_Task to carry out_
Gather each line in the entries that includes the string "propriétaire".

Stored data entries
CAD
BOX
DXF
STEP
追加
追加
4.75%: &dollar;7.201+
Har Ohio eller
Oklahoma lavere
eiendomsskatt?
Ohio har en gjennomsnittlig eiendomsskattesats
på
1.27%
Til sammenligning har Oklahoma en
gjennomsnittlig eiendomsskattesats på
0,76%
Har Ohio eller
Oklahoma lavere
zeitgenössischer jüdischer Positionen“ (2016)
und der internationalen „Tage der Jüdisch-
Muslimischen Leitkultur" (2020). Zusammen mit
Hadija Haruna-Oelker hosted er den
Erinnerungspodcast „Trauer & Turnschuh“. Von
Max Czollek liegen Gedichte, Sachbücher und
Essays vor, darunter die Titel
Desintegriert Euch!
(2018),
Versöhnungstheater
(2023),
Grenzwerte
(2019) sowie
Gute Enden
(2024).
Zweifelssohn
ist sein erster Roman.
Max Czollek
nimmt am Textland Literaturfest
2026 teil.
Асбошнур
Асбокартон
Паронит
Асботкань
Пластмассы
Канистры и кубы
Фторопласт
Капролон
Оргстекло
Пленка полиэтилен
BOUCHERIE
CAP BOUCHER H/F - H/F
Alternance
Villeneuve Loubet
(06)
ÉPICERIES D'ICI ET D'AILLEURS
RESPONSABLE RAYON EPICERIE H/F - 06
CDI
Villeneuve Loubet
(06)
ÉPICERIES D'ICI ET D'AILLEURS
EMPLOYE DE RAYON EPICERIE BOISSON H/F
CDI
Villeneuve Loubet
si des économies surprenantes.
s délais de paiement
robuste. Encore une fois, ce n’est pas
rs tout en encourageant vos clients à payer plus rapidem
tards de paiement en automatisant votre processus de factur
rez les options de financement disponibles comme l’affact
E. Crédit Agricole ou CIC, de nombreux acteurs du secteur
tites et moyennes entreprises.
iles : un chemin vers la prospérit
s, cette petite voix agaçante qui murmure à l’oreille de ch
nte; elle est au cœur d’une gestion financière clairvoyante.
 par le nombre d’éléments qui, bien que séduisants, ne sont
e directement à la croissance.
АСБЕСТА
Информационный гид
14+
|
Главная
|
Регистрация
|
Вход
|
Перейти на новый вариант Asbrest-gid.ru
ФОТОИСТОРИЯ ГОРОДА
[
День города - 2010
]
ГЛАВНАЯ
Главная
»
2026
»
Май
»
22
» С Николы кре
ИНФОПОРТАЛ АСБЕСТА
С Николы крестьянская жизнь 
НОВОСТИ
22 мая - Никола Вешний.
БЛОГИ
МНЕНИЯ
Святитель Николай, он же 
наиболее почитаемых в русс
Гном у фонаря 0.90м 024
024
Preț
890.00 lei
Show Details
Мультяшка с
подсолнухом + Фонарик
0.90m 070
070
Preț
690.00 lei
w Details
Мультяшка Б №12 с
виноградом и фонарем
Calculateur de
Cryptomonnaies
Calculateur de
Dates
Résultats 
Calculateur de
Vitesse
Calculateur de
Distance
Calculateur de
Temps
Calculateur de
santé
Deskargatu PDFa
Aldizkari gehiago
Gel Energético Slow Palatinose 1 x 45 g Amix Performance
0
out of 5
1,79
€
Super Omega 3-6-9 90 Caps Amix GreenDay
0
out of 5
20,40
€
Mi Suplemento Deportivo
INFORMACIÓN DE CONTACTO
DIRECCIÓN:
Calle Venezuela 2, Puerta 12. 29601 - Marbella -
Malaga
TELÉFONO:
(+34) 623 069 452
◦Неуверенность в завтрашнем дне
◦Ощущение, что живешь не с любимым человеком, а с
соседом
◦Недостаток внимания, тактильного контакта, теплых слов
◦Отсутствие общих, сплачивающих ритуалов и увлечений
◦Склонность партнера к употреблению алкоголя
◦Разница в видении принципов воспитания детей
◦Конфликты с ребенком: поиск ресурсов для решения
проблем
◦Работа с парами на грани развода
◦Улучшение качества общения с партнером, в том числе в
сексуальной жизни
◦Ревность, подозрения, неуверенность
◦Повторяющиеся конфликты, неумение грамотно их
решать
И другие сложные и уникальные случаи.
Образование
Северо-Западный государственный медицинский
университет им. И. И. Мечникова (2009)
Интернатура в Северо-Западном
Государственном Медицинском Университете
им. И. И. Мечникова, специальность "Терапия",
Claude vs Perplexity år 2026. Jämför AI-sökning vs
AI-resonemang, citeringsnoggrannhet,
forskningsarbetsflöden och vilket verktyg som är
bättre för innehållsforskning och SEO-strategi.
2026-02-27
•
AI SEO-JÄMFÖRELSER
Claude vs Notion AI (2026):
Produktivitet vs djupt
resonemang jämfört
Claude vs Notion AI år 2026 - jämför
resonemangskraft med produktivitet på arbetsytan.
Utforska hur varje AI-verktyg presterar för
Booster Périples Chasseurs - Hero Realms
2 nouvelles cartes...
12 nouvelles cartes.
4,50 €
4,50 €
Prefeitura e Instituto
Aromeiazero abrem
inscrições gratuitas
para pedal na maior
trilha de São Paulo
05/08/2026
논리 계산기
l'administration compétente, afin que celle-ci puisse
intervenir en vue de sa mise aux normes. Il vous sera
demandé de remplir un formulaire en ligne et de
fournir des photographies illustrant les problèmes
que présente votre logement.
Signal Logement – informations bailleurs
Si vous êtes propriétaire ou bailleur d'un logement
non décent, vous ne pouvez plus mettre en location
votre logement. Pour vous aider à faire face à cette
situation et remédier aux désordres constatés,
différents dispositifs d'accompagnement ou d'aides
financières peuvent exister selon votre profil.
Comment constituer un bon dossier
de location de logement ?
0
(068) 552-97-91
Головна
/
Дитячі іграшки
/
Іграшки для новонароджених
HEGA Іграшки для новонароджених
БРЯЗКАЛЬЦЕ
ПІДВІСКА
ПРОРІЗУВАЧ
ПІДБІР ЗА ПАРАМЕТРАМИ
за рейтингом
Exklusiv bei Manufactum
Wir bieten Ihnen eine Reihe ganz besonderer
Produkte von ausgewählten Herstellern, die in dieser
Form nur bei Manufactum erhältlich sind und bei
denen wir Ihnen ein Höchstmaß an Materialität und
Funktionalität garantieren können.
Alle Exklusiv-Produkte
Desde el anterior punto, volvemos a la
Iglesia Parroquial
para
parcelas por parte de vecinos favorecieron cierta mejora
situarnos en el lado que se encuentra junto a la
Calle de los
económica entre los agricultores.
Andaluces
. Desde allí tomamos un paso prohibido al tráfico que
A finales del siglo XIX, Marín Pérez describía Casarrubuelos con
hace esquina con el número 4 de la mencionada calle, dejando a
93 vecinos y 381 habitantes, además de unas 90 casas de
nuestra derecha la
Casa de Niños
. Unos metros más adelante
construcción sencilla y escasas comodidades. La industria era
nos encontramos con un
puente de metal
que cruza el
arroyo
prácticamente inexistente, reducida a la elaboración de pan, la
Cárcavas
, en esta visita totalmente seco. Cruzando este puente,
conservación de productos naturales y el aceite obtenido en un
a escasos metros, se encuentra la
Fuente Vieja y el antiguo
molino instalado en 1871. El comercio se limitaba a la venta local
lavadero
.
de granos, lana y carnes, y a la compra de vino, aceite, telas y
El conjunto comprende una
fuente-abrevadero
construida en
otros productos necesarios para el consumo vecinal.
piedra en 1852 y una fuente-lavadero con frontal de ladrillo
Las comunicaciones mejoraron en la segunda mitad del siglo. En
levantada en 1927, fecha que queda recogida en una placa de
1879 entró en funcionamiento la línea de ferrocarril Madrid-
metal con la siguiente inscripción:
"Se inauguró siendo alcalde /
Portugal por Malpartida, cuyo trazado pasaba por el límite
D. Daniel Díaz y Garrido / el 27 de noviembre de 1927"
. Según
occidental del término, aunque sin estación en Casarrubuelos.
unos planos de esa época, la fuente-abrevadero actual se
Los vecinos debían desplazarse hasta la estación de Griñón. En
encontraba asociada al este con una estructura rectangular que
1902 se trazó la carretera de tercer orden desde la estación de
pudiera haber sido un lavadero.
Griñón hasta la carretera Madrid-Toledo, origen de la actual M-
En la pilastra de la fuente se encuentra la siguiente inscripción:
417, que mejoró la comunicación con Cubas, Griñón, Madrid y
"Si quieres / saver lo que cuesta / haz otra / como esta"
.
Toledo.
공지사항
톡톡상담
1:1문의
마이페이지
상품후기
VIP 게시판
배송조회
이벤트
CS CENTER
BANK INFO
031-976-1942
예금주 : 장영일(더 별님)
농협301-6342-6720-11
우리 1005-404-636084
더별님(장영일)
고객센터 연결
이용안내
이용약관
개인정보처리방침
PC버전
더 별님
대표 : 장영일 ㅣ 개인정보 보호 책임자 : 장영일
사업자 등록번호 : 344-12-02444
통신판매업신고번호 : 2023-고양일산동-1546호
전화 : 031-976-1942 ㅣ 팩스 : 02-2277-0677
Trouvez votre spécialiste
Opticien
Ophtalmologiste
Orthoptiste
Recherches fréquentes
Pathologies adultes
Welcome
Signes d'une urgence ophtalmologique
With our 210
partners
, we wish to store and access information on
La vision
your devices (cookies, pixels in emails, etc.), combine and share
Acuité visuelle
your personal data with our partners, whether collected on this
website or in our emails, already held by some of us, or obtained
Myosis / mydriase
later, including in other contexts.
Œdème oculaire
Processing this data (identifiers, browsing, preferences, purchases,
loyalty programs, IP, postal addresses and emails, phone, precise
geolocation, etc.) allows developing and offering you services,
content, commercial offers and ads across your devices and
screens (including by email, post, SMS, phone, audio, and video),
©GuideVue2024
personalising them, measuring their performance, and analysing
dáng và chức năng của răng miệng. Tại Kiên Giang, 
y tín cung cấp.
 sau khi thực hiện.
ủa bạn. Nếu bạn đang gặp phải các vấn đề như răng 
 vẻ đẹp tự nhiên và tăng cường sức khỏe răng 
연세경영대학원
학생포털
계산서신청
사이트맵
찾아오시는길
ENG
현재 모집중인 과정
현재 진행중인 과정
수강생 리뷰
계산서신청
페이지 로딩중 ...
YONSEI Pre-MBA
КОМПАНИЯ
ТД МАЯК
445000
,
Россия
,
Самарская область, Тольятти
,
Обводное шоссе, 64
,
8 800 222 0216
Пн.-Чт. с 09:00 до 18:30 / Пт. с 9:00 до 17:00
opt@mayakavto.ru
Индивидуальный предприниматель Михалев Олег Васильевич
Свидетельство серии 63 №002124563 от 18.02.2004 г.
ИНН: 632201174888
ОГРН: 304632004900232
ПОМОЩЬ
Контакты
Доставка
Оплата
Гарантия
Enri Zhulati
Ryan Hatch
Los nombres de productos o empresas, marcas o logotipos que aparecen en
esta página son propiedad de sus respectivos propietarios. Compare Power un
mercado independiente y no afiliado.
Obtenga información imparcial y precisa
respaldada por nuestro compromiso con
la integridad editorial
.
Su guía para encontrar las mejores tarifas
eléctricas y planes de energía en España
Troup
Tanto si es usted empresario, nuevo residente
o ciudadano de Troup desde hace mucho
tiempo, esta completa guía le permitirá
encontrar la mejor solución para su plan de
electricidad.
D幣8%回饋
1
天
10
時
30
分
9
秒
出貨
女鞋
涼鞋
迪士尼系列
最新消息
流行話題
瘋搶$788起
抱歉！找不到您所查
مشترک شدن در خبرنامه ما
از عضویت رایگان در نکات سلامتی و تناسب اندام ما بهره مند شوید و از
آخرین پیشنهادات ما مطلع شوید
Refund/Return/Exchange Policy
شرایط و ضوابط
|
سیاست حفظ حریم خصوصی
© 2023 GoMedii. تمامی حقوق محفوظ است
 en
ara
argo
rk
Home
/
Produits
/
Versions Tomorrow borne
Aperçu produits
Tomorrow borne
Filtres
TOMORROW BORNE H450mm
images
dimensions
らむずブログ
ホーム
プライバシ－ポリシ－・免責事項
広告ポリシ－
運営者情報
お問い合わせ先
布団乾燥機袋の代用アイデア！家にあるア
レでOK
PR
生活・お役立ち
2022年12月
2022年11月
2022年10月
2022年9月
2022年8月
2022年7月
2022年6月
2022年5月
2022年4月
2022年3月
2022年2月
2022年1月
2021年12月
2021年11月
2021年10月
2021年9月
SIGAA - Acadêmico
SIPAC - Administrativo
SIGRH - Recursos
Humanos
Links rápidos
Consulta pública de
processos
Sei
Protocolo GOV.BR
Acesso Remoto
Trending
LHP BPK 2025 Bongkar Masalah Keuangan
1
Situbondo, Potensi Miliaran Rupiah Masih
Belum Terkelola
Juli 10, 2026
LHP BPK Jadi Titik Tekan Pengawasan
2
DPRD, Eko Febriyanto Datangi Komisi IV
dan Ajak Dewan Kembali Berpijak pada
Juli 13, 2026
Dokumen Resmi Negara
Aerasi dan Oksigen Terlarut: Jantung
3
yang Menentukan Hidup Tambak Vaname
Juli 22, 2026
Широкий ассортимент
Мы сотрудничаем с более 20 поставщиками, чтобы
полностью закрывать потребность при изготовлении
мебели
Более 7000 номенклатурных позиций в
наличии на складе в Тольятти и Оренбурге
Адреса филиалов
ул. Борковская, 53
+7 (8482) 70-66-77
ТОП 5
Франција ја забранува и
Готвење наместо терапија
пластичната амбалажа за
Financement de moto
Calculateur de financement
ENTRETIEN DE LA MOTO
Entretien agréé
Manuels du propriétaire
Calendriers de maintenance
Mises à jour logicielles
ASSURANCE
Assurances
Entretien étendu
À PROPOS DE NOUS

_Finished task_
Si vous êtes propriétaire ou bailleur d'un logement
Manuels du propriétaire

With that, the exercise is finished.